**Requirement**
From the records below, output exactly the lines running from the line containing "работы студентов и информационных" through the line containing "профессиональном образовании", and no others.

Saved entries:
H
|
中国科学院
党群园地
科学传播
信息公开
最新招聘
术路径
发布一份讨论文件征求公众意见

==

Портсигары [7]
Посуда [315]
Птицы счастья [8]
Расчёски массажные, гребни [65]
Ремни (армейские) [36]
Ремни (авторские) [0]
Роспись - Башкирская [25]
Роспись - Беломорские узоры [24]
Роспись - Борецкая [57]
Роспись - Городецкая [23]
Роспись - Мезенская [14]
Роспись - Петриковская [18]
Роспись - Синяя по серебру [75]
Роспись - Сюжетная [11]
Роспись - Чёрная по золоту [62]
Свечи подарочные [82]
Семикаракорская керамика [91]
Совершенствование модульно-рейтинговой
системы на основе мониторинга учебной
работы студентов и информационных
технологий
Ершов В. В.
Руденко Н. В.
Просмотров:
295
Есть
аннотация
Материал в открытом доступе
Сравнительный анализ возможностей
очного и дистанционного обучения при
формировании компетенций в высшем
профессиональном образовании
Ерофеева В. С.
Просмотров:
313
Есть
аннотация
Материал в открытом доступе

---

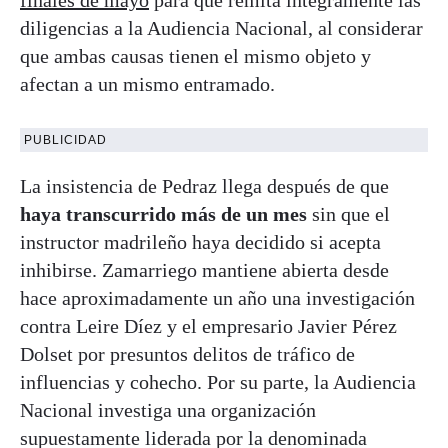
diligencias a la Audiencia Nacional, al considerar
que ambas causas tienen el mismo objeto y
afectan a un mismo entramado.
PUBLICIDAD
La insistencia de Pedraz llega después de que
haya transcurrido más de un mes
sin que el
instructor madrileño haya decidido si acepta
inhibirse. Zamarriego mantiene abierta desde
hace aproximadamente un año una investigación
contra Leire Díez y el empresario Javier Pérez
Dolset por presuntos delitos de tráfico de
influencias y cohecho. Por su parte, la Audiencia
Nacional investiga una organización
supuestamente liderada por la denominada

**Result of the exercise**
работы студентов и информационных
технологий
Ершов В. В.
Руденко Н. В.
Просмотров:
295
Есть
аннотация
Материал в открытом доступе
Сравнительный анализ возможностей
очного и дистанционного обучения при
формировании компетенций в высшем
профессиональном образовании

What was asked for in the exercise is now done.